Abstract
Background
High dose (HD) influenza vaccine has been shown to be more efficacious than standard dose (SD) vaccine in multiple randomized trials. HD is currently the most commonly used vaccine in US seniors (≥65 years of age). In this study, we evaluated the real-world relative vaccine effectiveness (rVE) of HD vs SD over 3 influenza seasons.
Methods
This study includes a cohort of Medicare fee-for-service enrollees during influenza seasons 2011–2012 to 2013–2014 who received either HD or SD at a pharmacy or an outpatient clinic. HD recipients were matched 1:1 to SD recipients based on location, date of vaccination, age, and gender. Fine-Gray subdistribution hazard models with competing risk of death were used to adjust for residual confounding. The study outcome of probable influenza was defined as any inpatient stay with an influenza diagnosis on the claim, or an outpatient medical encounter with a rapid influenza test/culture followed by an antiviral prescription.

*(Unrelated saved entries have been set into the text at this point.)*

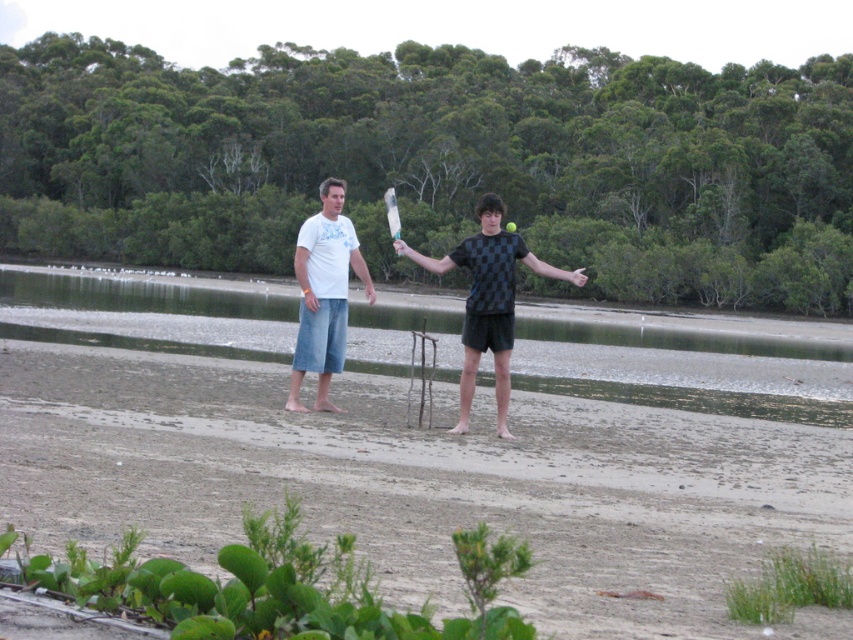 You are a photographer trying to capture the exact location of the ball in the image. The ball is at point (488, 300). Which object in the scene is this point located on?

The point (488, 300) is located on the matte white t shirt at center. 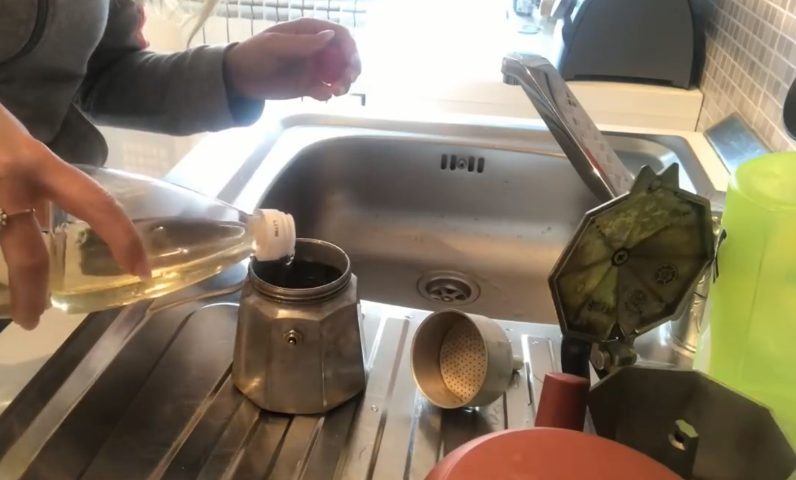 Find the location of a particular element. The image size is (796, 480). bottom part of coffee maker is located at coordinates (301, 385). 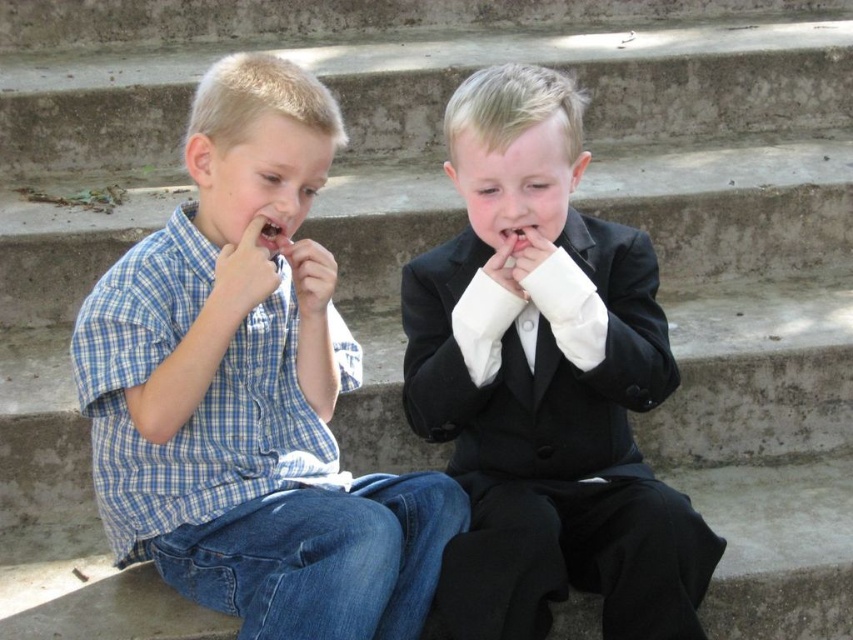 Question: Does blue plaid shirt at left lie in front of smooth white teeth at center?

Choices:
 (A) no
 (B) yes

Answer: (B)

Question: Among these objects, which one is farthest from the camera?

Choices:
 (A) smooth white teeth at center
 (B) shiny black suit at center
 (C) pink flesh at center

Answer: (C)

Question: Among these objects, which one is nearest to the camera?

Choices:
 (A) pink flesh at center
 (B) shiny black suit at center
 (C) blue plaid shirt at left

Answer: (C)

Question: Is shiny black suit at center further to the viewer compared to pink flesh at center?

Choices:
 (A) yes
 (B) no

Answer: (B)

Question: Considering the real-world distances, which object is closest to the shiny black suit at center?

Choices:
 (A) blue plaid shirt at left
 (B) smooth white teeth at center
 (C) pink flesh at center

Answer: (A)

Question: Does blue plaid shirt at left have a lesser width compared to shiny black suit at center?

Choices:
 (A) yes
 (B) no

Answer: (B)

Analyses were stratified based on vaccination location (clinic vs pharmacy) as it is expected that physicians carrying both vaccines may prioritize HD to frailer patients, while pharmacists may not exercise clinical judgment.
Results
Over the influenza seasons 2011–2012, 2012/–2013, and 2013–2014, 1.6–2.2 million seniors were immunized at a pharmacy; and 3.3–3.5 million at a clinic. After matching, there were 535,598; 1,017,552; and 1,548,164 in the pharmacy cohort, and 821,662; 1,151,080; and 1,559,488 in the clinic cohort, across study years. The rVE over 2011/12, 2012/13, and 2013/14 during peak influenza circulation was 21.8% (95% CI: −5.9%, 42.3%), 14.8% (9.3%,19.9%), and 16.9% (9.2%, 23.9%), respectively, in the pharmacy cohort; and 16.5% (−5.9%, 34.2%), 15.1% (10.9%, 19.1%), 10.0% (2.9%, 16.6%), respectively, in the clinic cohort.
Conclusion
HD was consistently associated with better protection against probable influenza events requiring outpatient or inpatient care. The slightly lower treatment effects observed in the outpatient clinic cohort could be a result of confounding by indication due to physicians triaging HD to frailer patients.
Disclosures
All authors: No reported disclosures.